# Stored data
______________________________
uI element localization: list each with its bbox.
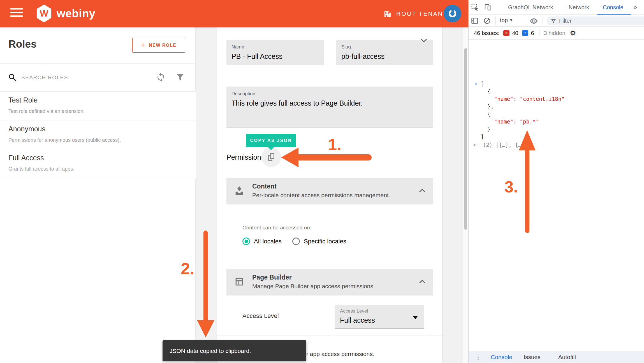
- console-sidebar-icon[interactable]: [471, 17, 479, 26]
- specific-locales-label: Specific locales: [304, 238, 346, 245]
- clear-console-icon[interactable]: [483, 17, 491, 26]
- user-avatar[interactable]: [444, 5, 461, 22]
- search-roles-input[interactable]: [21, 72, 128, 83]
- page-scrollbar-thumb[interactable]: [464, 48, 467, 230]
- role-form-card: Name PB - Full Access Slug pb-full-acces…: [217, 27, 442, 363]
- annotation-step-3: 3.: [504, 177, 518, 196]
- console-prompt-icon: ›: [474, 80, 478, 87]
- access-level-select-label: Access Level: [340, 308, 424, 314]
- annotation-arrow-2-head: [197, 320, 214, 338]
- new-role-label: NEW ROLE: [149, 43, 176, 48]
- name-field-value: PB - Full Access: [231, 52, 324, 61]
- role-list-item[interactable]: Test Role Test role defined via an exten…: [0, 92, 196, 120]
- content-section-title: Content: [252, 183, 277, 190]
- console-toolbar: top ▼: [469, 15, 644, 27]
- role-description: Permissions for anonymous users (public …: [8, 137, 196, 143]
- hamburger-menu-icon[interactable]: [10, 8, 23, 17]
- dropdown-caret-icon: [413, 316, 418, 319]
- access-level-label: Access Level: [242, 312, 279, 320]
- console-line: {: [487, 88, 490, 94]
- page-title: Roles: [8, 38, 37, 50]
- device-toolbar-icon[interactable]: [484, 3, 492, 13]
- issues-bar[interactable]: 46 Issues: ✕ 40 ≡ 6 3 hidden ⚙: [469, 27, 644, 39]
- page-builder-section-header[interactable]: Page Builder Manage Page Builder app acc…: [226, 269, 433, 295]
- drawer-tab-autofill[interactable]: Autofill: [558, 354, 576, 360]
- drawer-tab-console[interactable]: Console: [491, 354, 512, 360]
- console-filter-box[interactable]: [547, 17, 644, 25]
- console-line: "name": "pb.*": [494, 118, 539, 125]
- caret-down-icon: ▼: [510, 18, 512, 22]
- devtools-drawer-bar: ⋮ Console Issues Autofill: [469, 351, 644, 363]
- access-level-select[interactable]: Access Level Full access: [335, 305, 424, 329]
- inspect-element-icon[interactable]: [471, 3, 479, 13]
- role-list-item[interactable]: Full Access Grants full access to all ap…: [0, 149, 196, 178]
- filter-icon[interactable]: [175, 72, 185, 83]
- tab-network[interactable]: Network: [569, 0, 589, 15]
- content-section-subtitle: Per-locale content access permissions ma…: [252, 192, 390, 199]
- console-line: }: [487, 126, 490, 132]
- app-header: W webiny ROOT TENANT: [0, 0, 468, 27]
- error-count: 40: [512, 30, 518, 36]
- message-badge-icon: ≡: [522, 30, 528, 36]
- annotation-arrow-2-shaft: [203, 231, 208, 321]
- message-count: 6: [531, 30, 534, 36]
- section-divider: [217, 336, 442, 336]
- kebab-menu-icon[interactable]: ⋮: [475, 353, 481, 361]
- content-section-header[interactable]: Content Per-locale content access permis…: [226, 178, 433, 204]
- role-name: Test Role: [8, 96, 196, 104]
- role-description: Grants full access to all apps.: [8, 166, 196, 172]
- plus-icon: +: [141, 41, 146, 49]
- webiny-logo-icon: W: [36, 4, 52, 22]
- console-line: [: [481, 81, 484, 87]
- panel-gap: [442, 27, 463, 363]
- hidden-messages-label: 3 hidden: [544, 30, 566, 36]
- console-settings-gear-icon[interactable]: ⚙: [570, 29, 576, 37]
- name-field-label: Name: [231, 44, 324, 50]
- logo-letter: W: [40, 8, 48, 19]
- all-locales-radio[interactable]: [242, 238, 250, 245]
- context-label: top: [500, 17, 508, 24]
- locales-radio-group: All locales Specific locales: [242, 238, 353, 245]
- js-context-selector[interactable]: top ▼: [500, 17, 512, 24]
- console-filter-input[interactable]: [559, 18, 632, 24]
- new-role-button[interactable]: + NEW ROLE: [132, 38, 185, 53]
- name-field[interactable]: Name PB - Full Access: [226, 40, 324, 65]
- building-icon: [383, 10, 392, 18]
- annotation-arrow-3-head: [519, 130, 536, 150]
- drawer-tab-issues[interactable]: Issues: [523, 354, 541, 360]
- slug-field-label: Slug: [341, 44, 433, 50]
- console-output[interactable]: › [ { "name": "content.i18n" }, { "name"…: [469, 39, 644, 351]
- power-icon: [449, 10, 456, 17]
- role-name: Full Access: [8, 154, 196, 162]
- toolbar-separator: [543, 17, 543, 25]
- console-line: ]: [481, 134, 484, 140]
- refresh-icon[interactable]: [156, 72, 166, 83]
- permissions-label: Permissions: [226, 153, 265, 161]
- access-level-select-value: Full access: [340, 316, 424, 324]
- console-line: {: [487, 111, 490, 117]
- tab-graphql-network[interactable]: GraphQL Network: [508, 0, 553, 15]
- tenant-selector[interactable]: ROOT TENANT: [383, 0, 448, 27]
- role-list-item[interactable]: Anonymous Permissions for anonymous user…: [0, 120, 196, 149]
- search-bar: [0, 63, 196, 92]
- chevron-up-icon[interactable]: [419, 280, 425, 286]
- live-expression-icon[interactable]: [530, 17, 538, 26]
- slug-field[interactable]: Slug pb-full-access: [336, 40, 433, 65]
- tab-console[interactable]: Console: [603, 0, 623, 15]
- brand-wordmark: webiny: [57, 7, 96, 20]
- copy-permissions-button[interactable]: [261, 147, 281, 167]
- page-builder-section-title: Page Builder: [252, 274, 292, 281]
- role-description: Test role defined via an extension.: [8, 108, 196, 114]
- toolbar-separator: [495, 17, 496, 25]
- description-field[interactable]: Description This role gives full access …: [226, 87, 433, 127]
- chevron-up-icon[interactable]: [419, 189, 425, 195]
- console-line: },: [487, 103, 494, 110]
- description-field-label: Description: [231, 91, 433, 97]
- role-name: Anonymous: [8, 125, 196, 133]
- specific-locales-radio[interactable]: [292, 238, 300, 245]
- error-badge-icon: ✕: [503, 30, 509, 36]
- annotation-arrow-1-shaft: [298, 154, 372, 160]
- tenant-label: ROOT TENANT: [396, 10, 448, 17]
- snackbar-toast: JSON data copied to clipboard.: [163, 340, 306, 361]
- more-tabs-icon[interactable]: »: [633, 3, 637, 11]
______________________________
# TASK GOAL
Out of the entries, report each line that contains the word "item".

# ANSWER BOX
- role-list-item[interactable]: Test Role Test role defined via an exten…: [0, 92, 196, 120]
- role-list-item[interactable]: Full Access Grants full access to all ap…: [0, 149, 196, 178]
- role-list-item[interactable]: Anonymous Permissions for anonymous user…: [0, 120, 196, 149]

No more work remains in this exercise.